Midjourney Experiment 1 — Creating a material sample board inspired by the painting

How deep can you dive?

This week I attended the Drawing Matter exhibition at Roca Gallery curated by Hamza Shaikh who gave us a guided tour. Towards the end of the exhibition you transition from Superstudio collages and back-of-the-envelope scribbles by Zaha Hadid to a work created by Hamza called “Sacred Synthesis”, which is a hybrid hand-drawing, painting and collage derived from a composition part generated in Midjourney. The prompt structure is preserved on carefully transcribed handwritten notes on the table in front of the artwork, a nod to the emotional connection for the code that helped to create the image.

And while prompting is the first important step in Midjourney, the user is not passive in the image generation process after the prompt is entered. In this second phase, an editorial choice is given to the user and at each of what I would describe as generation sprint cycles, a new shortlist of 4 images are presented as possible routes forward, a fork in the road upon which to keep experimenting. You decide which fork to take and then the process repeats, your role is to provide the ingredients and gradually curate the project direction and decide when the process is complete.

You can go extremely deep on this process, delving into many layers of experimentation, I imagine until your subscription alert tells you there are no more credits and you must reach again for your credit card. As an example of how deep you may need to go, I’m finding I usually need to go about 10 layers deep before I find something I think is close to what I had imagined at the outset and there is no certainty that there will be a good outcome. Tim Fu & Chantal Matar, whom I joined on an AI panel discussion this week described typically going 20 layers deep with iteration in search of an image that feels ‘done’. This is great advice and I have found myself that the changes are more dramatic at the top layers of this process and that it’s usually best to create a larger number of experimentation paths at the outset to make sure the first fork you take is the best one; with every incremental decision you will have a gradually smaller impact. At the beginning of this process you are judging overall composition and content, as you go deeper you focus on smaller emergent features and refinements.

Something that will happen in the latter stage generations is that the model will start to play with the introduction or removal of certain key elements and if you like the potential direction, you can push the model down that path to see if there is something there.
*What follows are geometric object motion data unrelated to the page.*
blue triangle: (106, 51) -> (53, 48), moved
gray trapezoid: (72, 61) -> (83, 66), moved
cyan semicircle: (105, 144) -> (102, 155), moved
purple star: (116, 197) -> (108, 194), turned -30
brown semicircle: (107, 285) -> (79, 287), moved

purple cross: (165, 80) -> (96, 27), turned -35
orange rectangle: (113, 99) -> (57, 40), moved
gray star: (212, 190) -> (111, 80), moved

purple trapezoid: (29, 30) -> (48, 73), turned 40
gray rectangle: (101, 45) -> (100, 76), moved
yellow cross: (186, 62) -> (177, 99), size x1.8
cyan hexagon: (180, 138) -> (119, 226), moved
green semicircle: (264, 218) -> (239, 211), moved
In this way, it feels a bit like wandering through a forest with a blindfold, grabbing each tree in turn to see if it feels like the ‘right tree’.
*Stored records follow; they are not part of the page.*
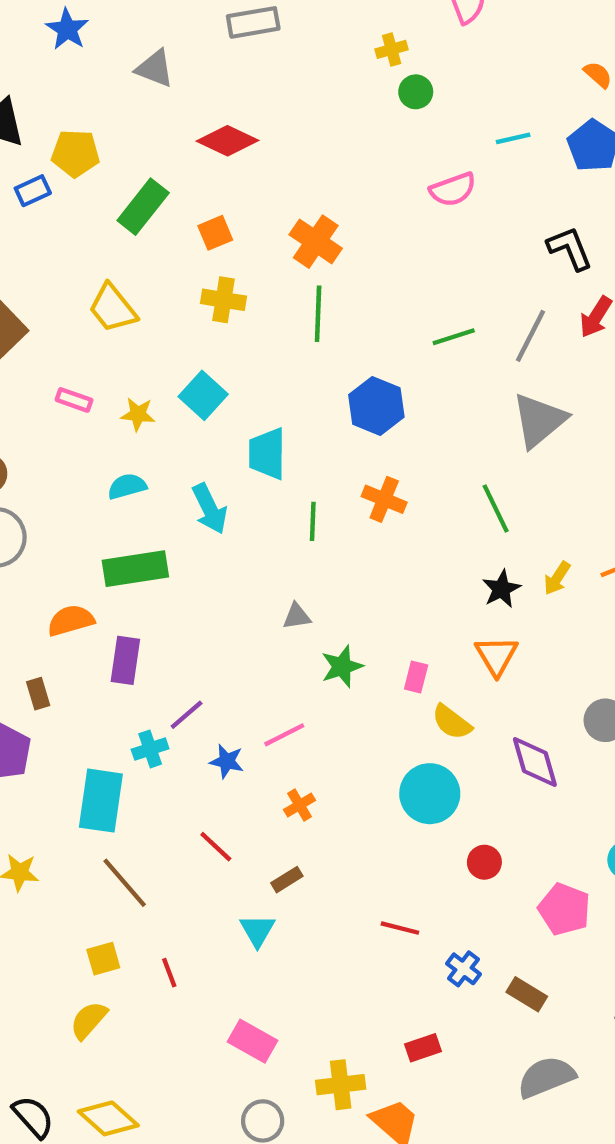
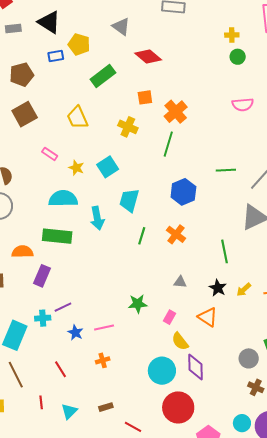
gray triangle: (155, 68) -> (121, 27), moved
orange square: (215, 233) -> (145, 97), moved
cyan semicircle: (127, 486) -> (63, 199), size x1.6
black star: (501, 589) -> (218, 288), turned -30
gray triangle: (297, 616) -> (180, 282), moved
orange triangle: (496, 656) -> (208, 317), turned -40
purple diamond: (535, 762) -> (195, 367), moved
red circle: (484, 862) -> (178, 407), size x2.0
brown rectangle: (287, 880) -> (106, 407), moved
red line: (169, 973) -> (41, 402), moved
The “GAN” image generation process works from a specific ‘seed’ which is unique (1 of 4,294,967,295) possible seeds to be precise. The only way to re-create the exact generation, would be to re-use an identical seed number within the prompt, which can be done within the parameters if you so desire it. Having a grasp of the seed as a unique key helps you to understand the sheer range of possibilities for any given prompt configuration, the sheer improbability of every getting the same result twice. The same image/text prompts from one use would engender an altogether different outcome for another, because the seed is generated randomly by default.

Midjourney Experiment 2 — Creating a interior concept mood image inspired by the painting

The process can prove fruitless, you pursue an idea and options emerge but then it just doesn’t come together as you imagine. Whether it’s the image selection or the prompt wording, you will often conclude that the trajectory is off-kilter and needs to be abandoned and replaced with a total rethink. This can be disappointing, you submit your carefully crafted prompts with great hopes only to have them dashed a moment later, when Midjourney’s response demonstrates you have simply not communicated with it effectively; you’re the problem, not the software.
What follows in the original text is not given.